Humans do not have the ability to upgrade our software. If a person is in combat and sees her closest friends (or family) brutally hacked to pieces, there is a chance her psyche will break under the stress of such loss — leading either to a loss of combat effectiveness or, in terrible and rare circumstances, unjustifiable acts of violence against others. If a robot goes wrong, however, there are better options for fixing the problem: not only improving the chain of command so it is only deployed when militarily necessary (a necessary precondition for any sort of armed conflict anyway), but flashing the firmware or even doing a complete systems upgrade so that same failure is never repeated. Think of how commercial aircraft have become the most reliable and safest mode of transportation available: because their black boxes record what went wrong in a crash, and both the airplanes and the procedures governing how they’re used are updated to account for the new data to prevent a similar failure in the future. (Interestingly, there are also autopilots that can fly these same airplanes without human input should the pilot become incapacitated, much like the incipient driverless car future Google is developing right now — which raise far more immediate concerns about robots and autonomy that ICRAC would rather not discuss.)

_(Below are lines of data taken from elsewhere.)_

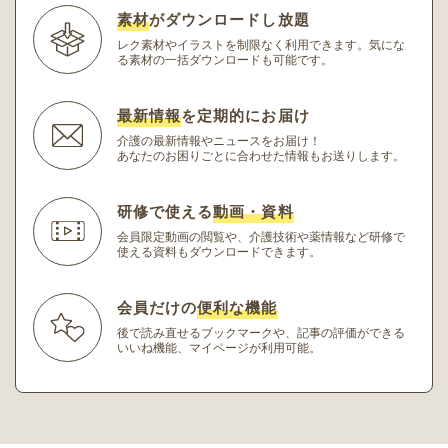
素材
がダウンロードし放題
レク素材やイラストを制限なく利用できます。
気にな
る素材の一括ダウンロードも可能です。
最新情報
を定期的にお届け
介護の最新情報やニュースをお届け！
あなたのお困りごとに合わせた情報もお送りします。
研修で使える
動画・資料
会員限定動画の閲覧や、介護技術や薬情報など研修
で
使える資料もダウンロードできます。
会員だけの
便利な機能
後で読み直せるブックマークや、記事の評価ができる
いいね機能、マイページが利用可能。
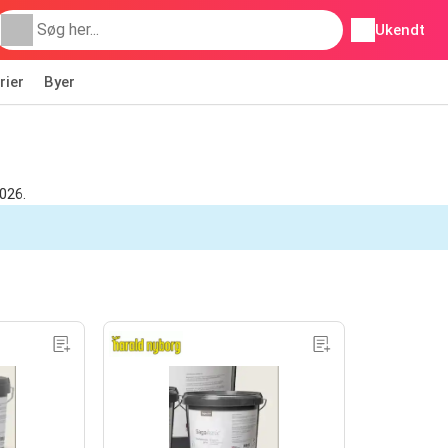
Ukendt
rier
Byer
2026.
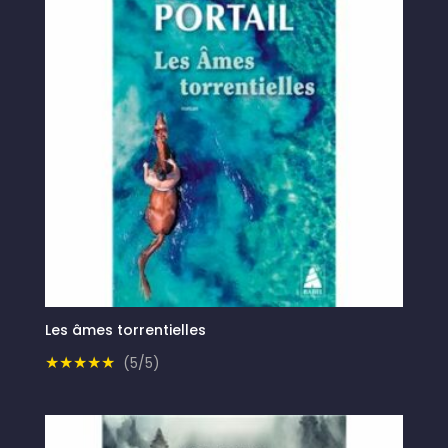
Les âmes torrentielles
★★★★★
(5/5)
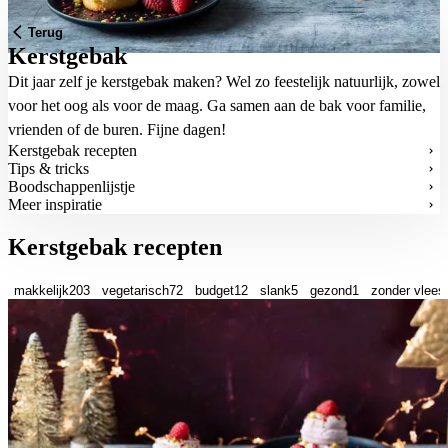
Terug
Kerstgebak
Dit jaar zelf je kerstgebak maken? Wel zo feestelijk natuurlijk, zowel
voor het oog als voor de maag. Ga samen aan de bak voor familie,
vrienden of de buren. Fijne dagen!
Kerstgebak recepten
Tips & tricks
Boodschappenlijstje
Meer inspiratie
Kerstgebak recepten
makkelijk
203
vegetarisch
72
budget
12
slank
5
gezond
1
zonder vlees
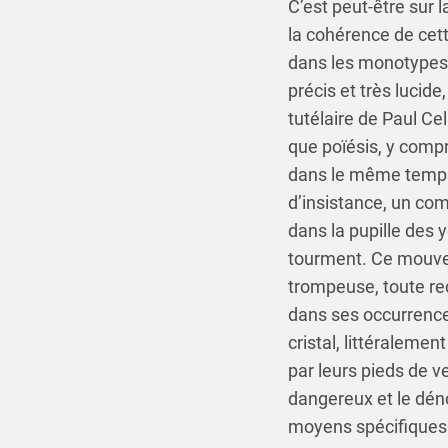
C’est peut-être sur l
la cohérence de cet
dans les monotypes,
précis et très lucide
tutélaire de Paul Ce
que poïésis, y compr
dans le même temps 
d’insistance, un com
dans la pupille des 
tourment. Ce mouvem
trompeuse, toute re
dans ses occurrence
cristal, littéralemen
par leurs pieds de v
dangereux et le dén
moyens spécifiques d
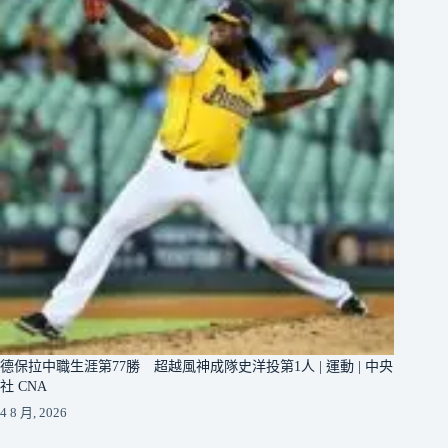
德保拉中職生涯第77勝 超越風神成隊史洋投第1人 | 運動 | 中央
社 CNA
4 8 月, 2026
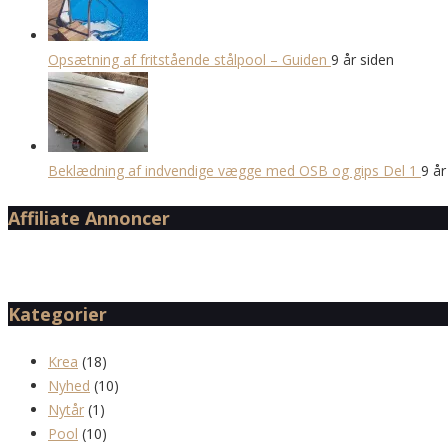
Opsætning af fritstående stålpool – Guiden
9 år siden
Beklædning af indvendige vægge med OSB og gips Del 1
9 år
Affiliate Annoncer
Kategorier
Krea
(18)
Nyhed
(10)
Nytår
(1)
Pool
(10)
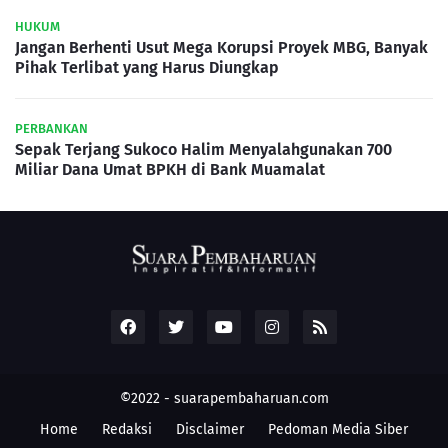
HUKUM
Jangan Berhenti Usut Mega Korupsi Proyek MBG, Banyak
Pihak Terlibat yang Harus Diungkap
PERBANKAN
Sepak Terjang Sukoco Halim Menyalahgunakan 700
Miliar Dana Umat BPKH di Bank Muamalat
©2022 -
suarapembaharuan.com
Home
Redaksi
Disclaimer
Pedoman Media Siber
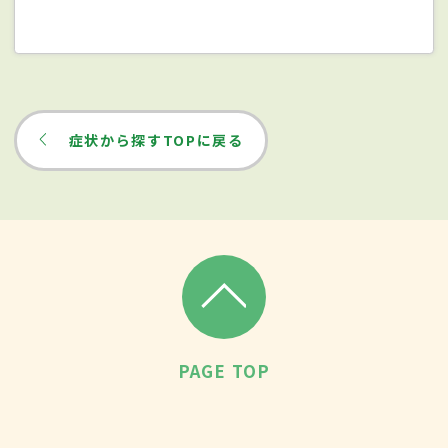
症状から探すTOPに戻る
PAGE TOP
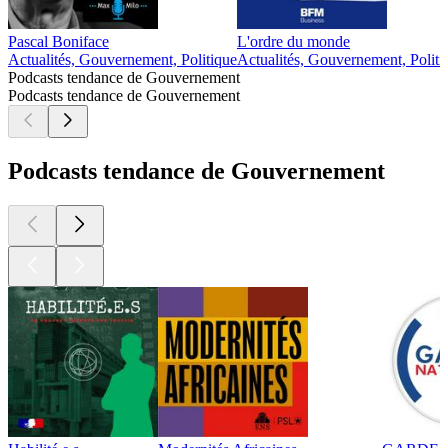
Pascal Boniface
L'ordre du monde
Actualités, Gouvernement, Politique
Actualités, Gouvernement, Politi
Podcasts tendance de Gouvernement
Podcasts tendance de Gouvernement
Podcasts tendance de Gouvernement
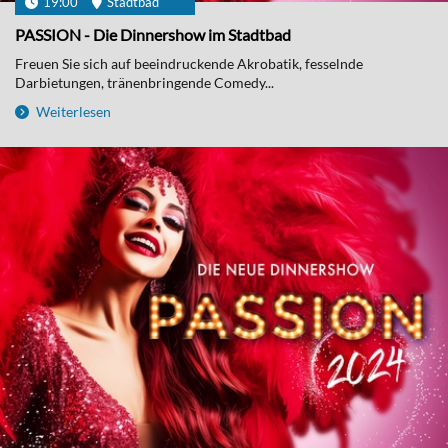
19:00
Stadtbad
PASSION - Die Dinnershow im Stadtbad
Freuen Sie sich auf beeindruckende Akrobatik, fesselnde
Darbietungen, tränenbringende Comedy...
Weiterlesen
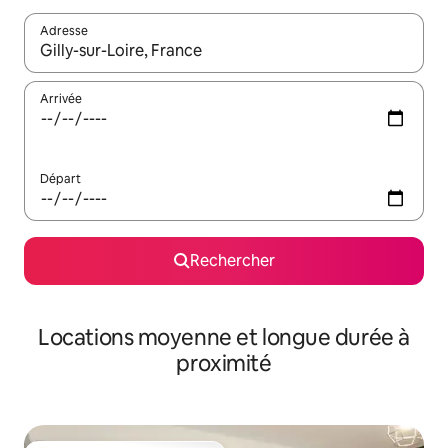
Adresse
Lorsque les résultats s'affichent, utilisez les flèches vers le hau
Arrivée
Départ
Rechercher
Locations moyenne et longue durée à
proximité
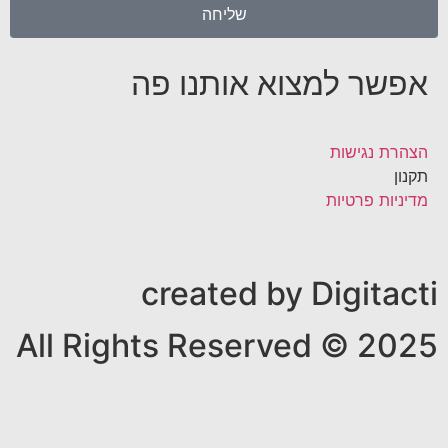
שליחה
אפשר למצוא אותנו פה
הצהרת נגישות
תקנון
מדיניות פרטיות
created by Digitacti
All Rights Reserved © 2025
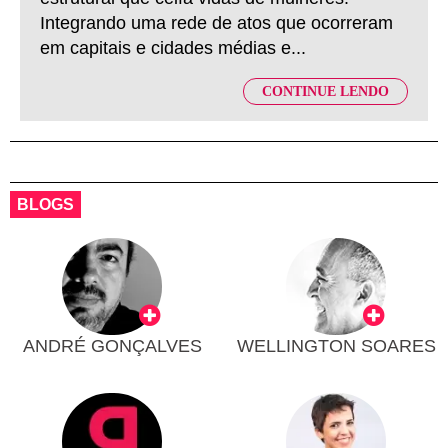
Integrando uma rede de atos que ocorreram
em capitais e cidades médias e...
CONTINUE LENDO
BLOGS
ANDRÉ GONÇALVES
WELLINGTON SOARES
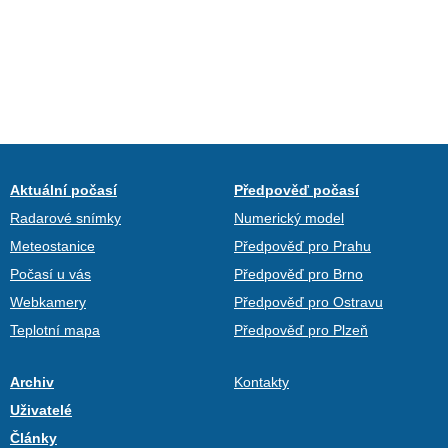
Aktuální počasí
Předpověď počasí
Radarové snímky
Numerický model
Meteostanice
Předpověď pro Prahu
Počasí u vás
Předpověď pro Brno
Webkamery
Předpověď pro Ostravu
Teplotní mapa
Předpověď pro Plzeň
Archiv
Kontakty
Uživatelé
Články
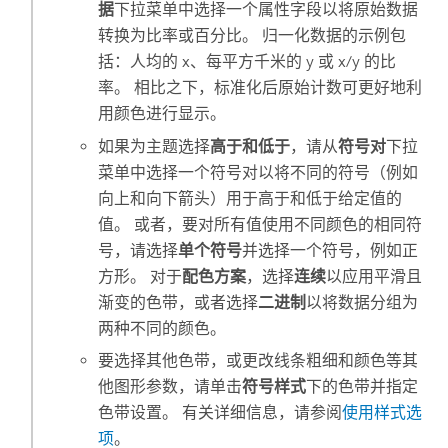
据
下拉菜单中选择一个属性字段以将原始数据
转换为比率或百分比。 归一化数据的示例包
括：人均的 x、每平方千米的 y 或 x/y 的比
率。 相比之下，标准化后原始计数可更好地利
用颜色进行显示。
如果为主题选择
高于和低于
，请从
符号对
下拉
菜单中选择一个符号对以将不同的符号（例如
向上和向下箭头）用于高于和低于给定值的
值。 或者，要对所有值使用不同颜色的相同符
号，请选择
单个符号
并选择一个符号，例如正
方形。 对于
配色方案
，选择
连续
以应用平滑且
渐变的色带，或者选择
二进制
以将数据分组为
两种不同的颜色。
要选择其他色带，或更改线条粗细和颜色等其
他图形参数，请单击
符号样式
下的色带并指定
色带设置。 有关详细信息，请参阅
使用样式选
项
。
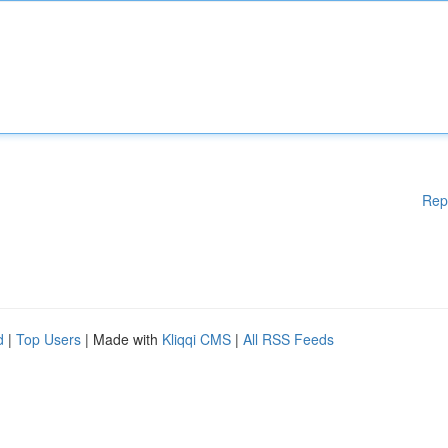
Rep
d
|
Top Users
| Made with
Kliqqi CMS
|
All RSS Feeds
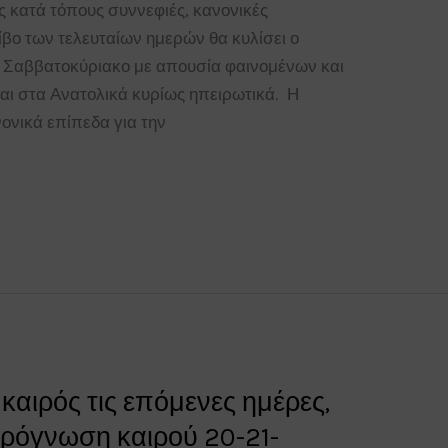
ες κατά τόπους συννεφιές, κανονικές
τίβο των τελευταίων ημερών θα κυλίσει ο
ο Σαββατοκύριακο με απουσία φαινομένων και
και στα Ανατολικά κυρίως ηπειρωτικά. Η
ονικά επίπεδα για την
καιρός τις επόμενες ημέρες,
Πρόγνωση καιρού 20-21-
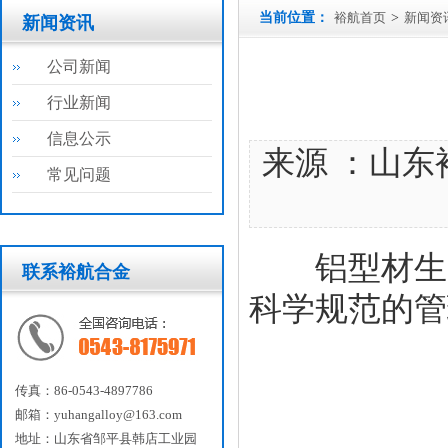
当前位置：
裕航首页
>
新闻资
新闻资讯
公司新闻
行业新闻
信息公示
来源 ：山东
常见问题
铝型材生产厂
联系裕航合金
科学规范的管
传真：86-0543-4897786
邮箱：yuhangalloy@163.com
地址：山东省邹平县韩店工业园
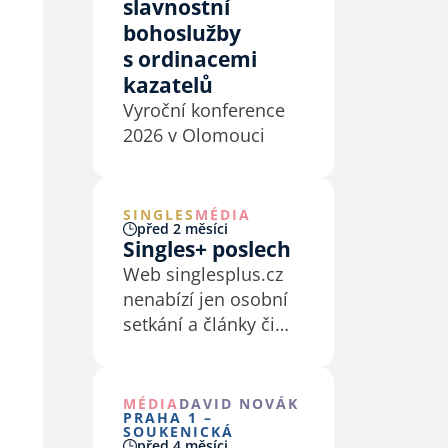
slavnostní
bohoslužby
s ordinacemi
kazatelů
Vyroční konference
2026 v Olomouci
SINGLES
MÉDIA
před 2 měsíci
Singles+ poslech
Web singlesplus.cz
nenabízí jen osobní
setkání a články či
recenze na blogu.
Nabízí také sekci “K
poslechu”, kde
MÉDIA
DAVID NOVÁK
PRAHA 1 –
najdete záznamy
SOUKENICKÁ
před 4 měsíci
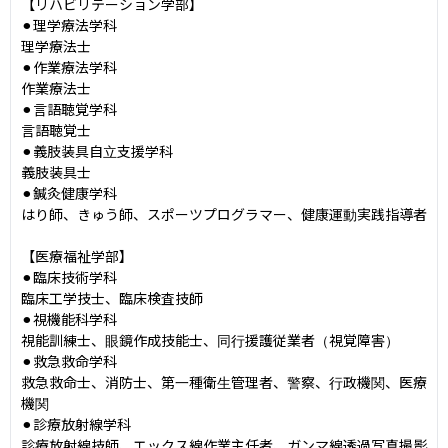
【リハビリテーション学部】

⚫︎理学療法学科

理学療法士

⚫︎作業療法学科

作業療法士

⚫︎言語聴覚学科

言語聴覚士

⚫︎義肢装具自立支援学科

義肢装具士

⚫︎鍼灸健康学科

はり師、きゅう師、スポーツプログラマー、健康運動実践指導者

【医療福祉学部】

⚫︎臨床技術学科

臨床工学技士、臨床検査技師

⚫︎視機能科学科

視能訓練士、眼鏡作成技能士、同行援護従業者（視覚障害）

⚫︎救急救命学科

救急救命士、消防士、第一種衛生管理者、警察、行政機関、医療
機関

⚫︎診療放射線学科

診療放射線技師、エックス線作業主任者、ガンマ線透過写真撮影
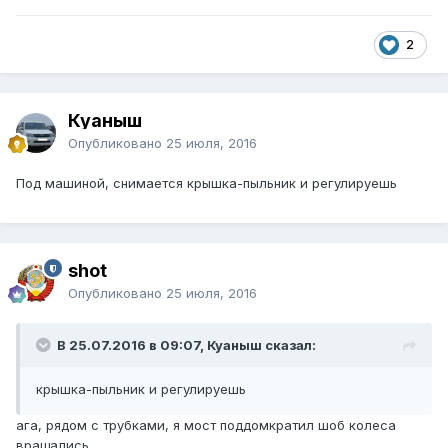
2
Куаныш
Опубликовано
25 июля, 2016
Под машиной, снимается крышка-пыльник и регулируешь
shot
Опубликовано
25 июля, 2016
В 25.07.2016 в 09:07, Куаныш сказал:
крышка-пыльник и регулируешь
ага, рядом с трубками, я мост поддомкратил шоб колеса
вращались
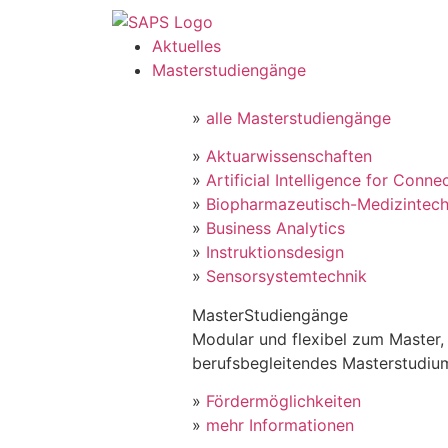
Aktuelles
Masterstudiengänge
»
alle Masterstudiengänge
»
Aktuarwissenschaften
»
Artificial Intelligence for Conne
»
Biopharmazeutisch-Medizintech
»
Business Analytics
»
Instruktionsdesign
»
Sensorsystemtechnik
MasterStudiengänge
Modular und flexibel zum Master, 
berufsbegleitendes Masterstudiu
»
Fördermöglichkeiten
»
mehr Informationen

The reality is, invoking unintended consequences is a canard meant to circumvent discussion about developing autonomy. When you look at what is really at stake for autonomous robots, it’s not as simple as a scary terminator. No known armed robot has a terribly massive weapons load: should, say, an autonomous MQ-9 Reaper go wrong, at most it has a few missiles with low-explosive warheads in it— that’s just how it’s used, and what it’s best for (I’m ignoring the very real fact that a B2 stealth bomber can, under certain circumstances, still carry out its bombing mission without human input, since the assumption there is that humans are in control to begin with). That can certainly cause a lot of damage, but it is not the apocalypse so many drone-phones paint it out to be. It is certainly not the Terminator.
Moreover, the discussion about what would make for an appropriate combatant is relevant as well. Robots are already being developed to form emotional bondswith humans. One can discount that as a mere simulation, but the “realness” of programmed emotions are nevertheless real to the robot — it will make decisions and alter its communications in response to them. If someone then programs a lethal autonomous robot to feel that same kind of emotional attachment to innocent civilians, or to its own side in a war… what happens then? Is that the robot horror show akin to cluster munitions and land mines, to which groups like ICRAC often compare lethal autonomous machines?
I don’t see how that is the case. It is equally likely that an autonomous robot will refuse to fire its weapons as often as a human does if it’s programmed to follow the same Rules of Engagement and have the same base-level emotional desire not to wantonly kill other humans. War is a messy chaos of constructive and unconstructive emotions — both mercy and mercilessness, compassion and hatred, cold rules and hot desires.
Developing autonomy for robots is one possible way those counterproductive negative emotional decisions can be removed from war entirely — lessening the impact on civilian populations, reducing the number of soldiers that need to die for a side to lose, and restricting to geographic impact of fighting. Getting mired in sci-fi nonsense about the apocalypse and advocating a technology ban not only muddies any discussion about how autonomous weapons can be regulated, developed, and used effectively, it also makes it likely that war will continue to be a horrible, brutal thing that disproportionately affects civilians. And if the ultimate goal is to prevent that from happening, why wouldn’t you want technology to accomplish it?